Exercise description ▸
Write out the records beneath this line exactly as they appear, minus any images.

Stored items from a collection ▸

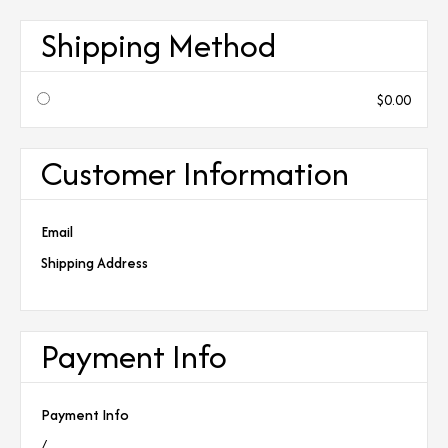
Shipping Method
$0.00
Customer Information
Email
Shipping Address
Payment Info
Payment Info
/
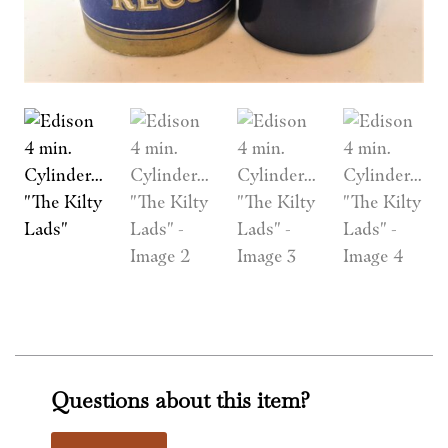
Questions about this item?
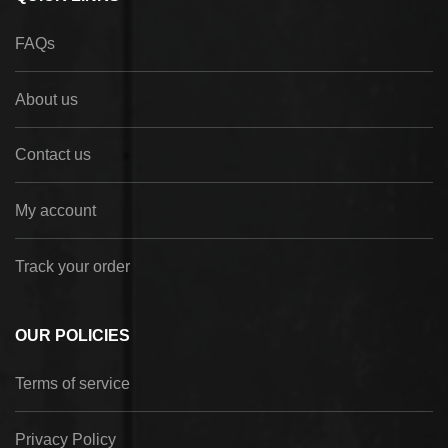
FAQs
About us
Contact us
My account
Track your order
OUR POLICIES
Terms of service
Privacy Policy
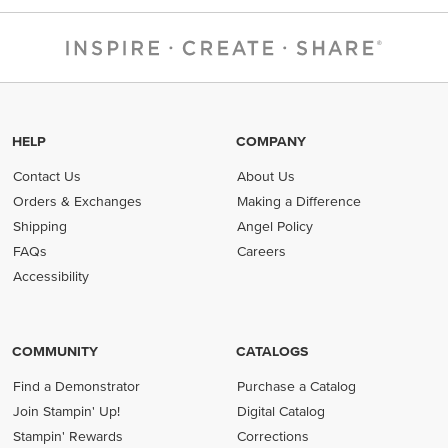
HELP
COMPANY
Contact Us
About Us
Orders & Exchanges
Making a Difference
Shipping
Angel Policy
FAQs
Careers
Accessibility
COMMUNITY
CATALOGS
Find a Demonstrator
Purchase a Catalog
Join Stampin' Up!
Digital Catalog
Stampin' Rewards
Corrections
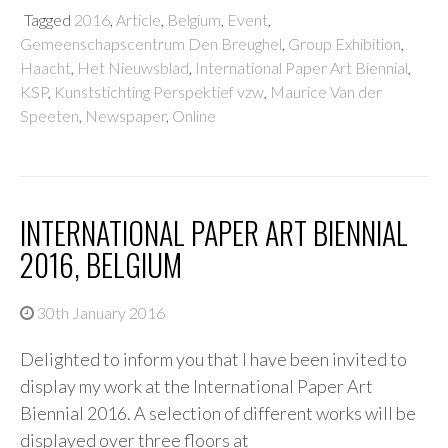
Tagged
2016
,
Article
,
Belgium
,
Event
,
Gemeenschapscentrum Den Breughel
,
Group Exhibition
,
Haacht
,
Het Nieuwsblad
,
International Paper Art Biennial
,
KSP
,
Kunststichting Perspektief vzw
,
Maurice Van der
Speeten
,
Newspaper
,
Online
INTERNATIONAL PAPER ART BIENNIAL
2016, BELGIUM
30th January 2016
Delighted to inform you that I have been invited to
display my work at the International Paper Art
Biennial 2016. A selection of different works will be
displayed over three floors at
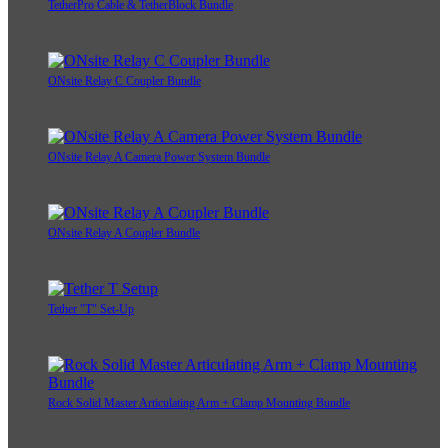
TetherPro Cable & TetherBlock Bundle
ONsite Relay C Coupler Bundle
ONsite Relay A Camera Power System Bundle
ONsite Relay A Coupler Bundle
Tether "T" Set-Up
Rock Solid Master Articulating Arm + Clamp Mounting Bundle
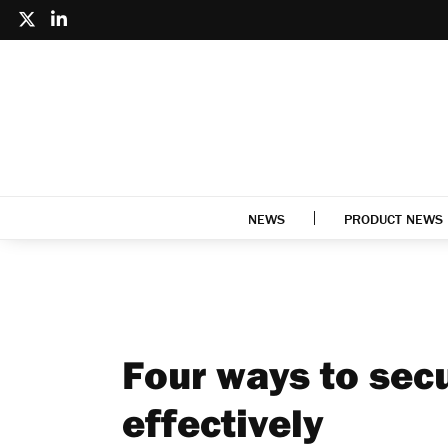
NEWS
PRODUCT NEWS
Four ways to secu
effectively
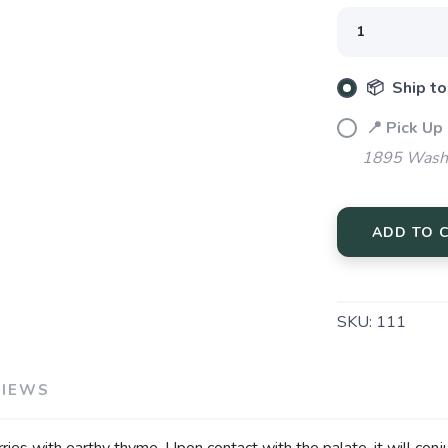
Please login or sign up to save items to your wishlist
📦 Ship to
📍 Pick Up
1895 Washi
ADD TO 
SKU:
111
VIEWS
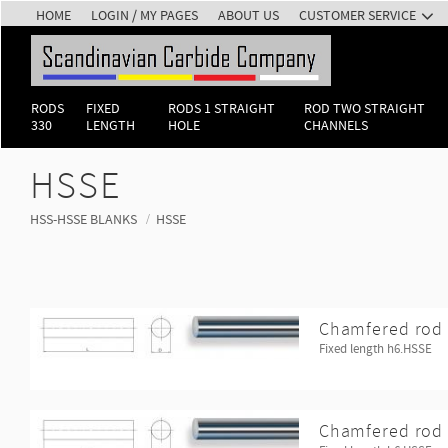
HOME
LOGIN / MY PAGES
ABOUT US
CUSTOMER SERVICE
RODS
FIXED
RODS 1 STRAIGHT
ROD TWO STRAIGHT
330
LENGTH
HOLE
CHANNELS
HSSE
HSS-HSSE BLANKS
HSSE
Chamfered rod 
Fixed length h6.HSSE
Chamfered rod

Finished exercise ▸
Shipping Method
$0.00
Customer Information
Email
Shipping Address
Payment Info
Payment Info
/
Questions about this item?
FAQs
About us
Contact us
My account
Track your order
OUR POLICIES
Terms of service
Privacy Policy
HELP
COMPANY
Contact Us
About Us
Orders & Exchanges
Making a Difference
Shipping
Angel Policy
FAQs
Careers
Accessibility
COMMUNITY
CATALOGS
Find a Demonstrator
Purchase a Catalog
Join Stampin' Up!
Digital Catalog
Stampin' Rewards
Corrections
Tagged
2016
,
Article
,
Belgium
,
Event
,
Gemeenschapscentrum Den Breughel
,
Group Exhibition
,
Haacht
,
Het Nieuwsblad
,
International Paper Art Biennial
,
KSP
,
Kunststichting Perspektief vzw
,
Maurice Van der
Speeten
,
Newspaper
,
Online
INTERNATIONAL PAPER ART BIENNIAL
2016, BELGIUM
30th January 2016
Delighted to inform you that I have been invited to
display my work at the International Paper Art
Biennial 2016. A selection of different works will be
displayed over three floors at
TetherPro Cable & TetherBlock Bundle
ONsite Relay C Coupler Bundle
ONsite Relay A Camera Power System Bundle
ONsite Relay A Coupler Bundle
Tether "T" Set-Up
Rock Solid Master Articulating Arm + Clamp Mounting Bundle
NEWS
PRODUCT NEWS
Four ways to secu
effectively
Please login or sign up to save items to your wishlist
📦 Ship to
📍 Pick Up
1895 Washi
ADD TO 
SKU:
111
VIEWS
HOME
LOGIN / MY PAGES
ABOUT US
CUSTOMER SERVICE
RODS
FIXED
RODS 1 STRAIGHT
ROD TWO STRAIGHT
330
LENGTH
HOLE
CHANNELS
HSSE
HSS-HSSE BLANKS
HSSE
Chamfered rod 
Fixed length h6.HSSE
Chamfered rod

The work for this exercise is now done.